Last Night in Soho might not be quite the genre-bender that some of Edgar Wright's films have been, but it's still a slightly tough film to pin down. Is it a psychological thriller, or a full-on horror movie? (I was amused to hear two very earnest patrons at the showing I attended intently persuading each other, as the final credits rolled, that – despite its legions of genuinely alarming spectres and some rather gory revelations in the third act – this couldn't possibly be a horror film as it dealt with some serious issues. Hey, the money of genre-snobs is as welcome as anyone else's, I suppose.)
I'm pretty sure this is a horror movie – it's genuinely unsettling for long periods, deals with proper horror material, and Wright deploys a few classic horror gags along the way – but it is also a very modern piece dealing with the topics of mental health and misogynistic violence. The sense being alone in a new place, feeling isolated, and never quite fitting in no matter how hard you want to, is superbly created, as is the sickly reality of being a vulnerable single woman constantly having to deal with the calculating male gaze.

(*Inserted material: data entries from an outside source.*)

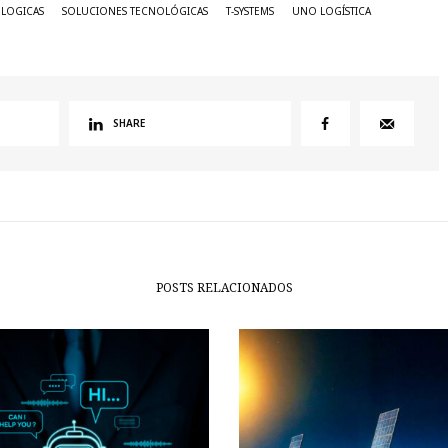
OLOGICAS
SOLUCIONES TECNOLÓGICAS
T-SYSTEMS
UNO LOGÍSTICA
SHARE
POSTS RELACIONADOS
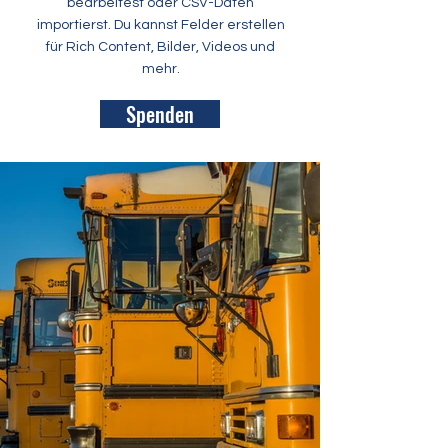
bearbeitest oder CSV-Daten
importierst. Du kannst Felder erstellen
für Rich Content, Bilder, Videos und
mehr.
Spenden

And that's just some of the present-day sequences: the stuff set in the late sixties is arguably much worse. It initially looks like this is going to be a love letter to the glamour of that period, the London of Carnaby Street and the Beatles and their peers – a young Cilla Black appears as a character – something only emphasised by the appearance in the cast of such iconic sixties faces as Diana Rigg, Terence Stamp, and Rita Tushingham. But the film is also a ruthless deconstruction of the notion of that kind of glamour and the reality it was built on, which was one of ruthless exploitation and abuse.
It's a powerful thesis and one the film puts across highly persuasively – I was even slightly surprised that Wright was making a film which was quite so on-the-nose with its moral premise, although I should say the film also works exceptionally well as a piece of dark, hard-edged entertainment, with the director showing off his usual casual mastery of the craft.

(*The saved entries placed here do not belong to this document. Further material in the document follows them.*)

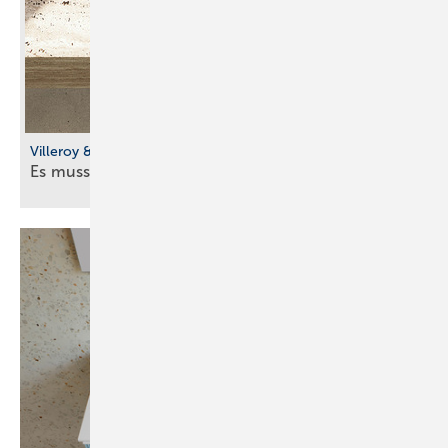
Villeroy & Boch
Es muss nicht ganz rund
sein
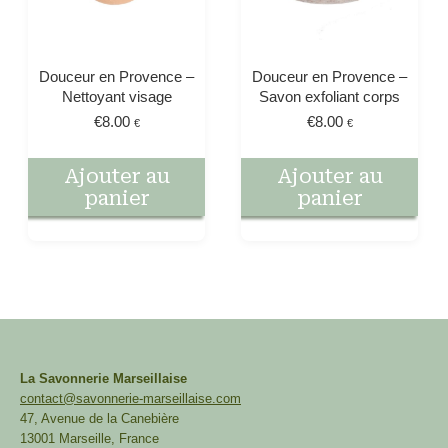
Douceur en Provence –
Douceur en Provence –
Nettoyant visage
Savon exfoliant corps
€
8.00
€
8.00
€
€
Ajouter au
Ajouter au
panier
panier
La Savonnerie Marseillaise
contact@savonnerie-marseillaise.com
47, Avenue de la Canebière
13001 Marseille, France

However, what definitely came as a real surprise was the conclusion of the film, in which Wright and his co-writer Krysty Wilson-Cairns opt for something rather more unexpected and nuanced. To be honest, it does feel like the film is reaching a bit, mainly because some kind of twist ending is what the form calls for, and while the ending is still strong and effective it comes across as a little bit contrived.
Nevertheless, this is up there with the very best of Wright's other films, taking you on a journey into another world (more than one, in this case). It does a good job of suggesting how foundational the pop culture of the sixties remain in the modern world, making full use of the music of that period (along with a few interlopers: the most recent song I recognised was Happy House, released in 1980 by Siouxsie and the Banshees), but is more than just a casual piece of nostalgia. That said, Stamp, Tushingham and Rigg all get meaty roles that allow them to show their quality, and there is something rather marvellous and touching about seeing Diana Rigg command the screen so effortlessly one final time, far removed though she is from her iconic persona of so many decades ago. But nearly everyone involved in this production emerges with credit. Last Night in Soho is a terrific film, one of the best of the year so far, and a worthy valediction for a great star and a great actress.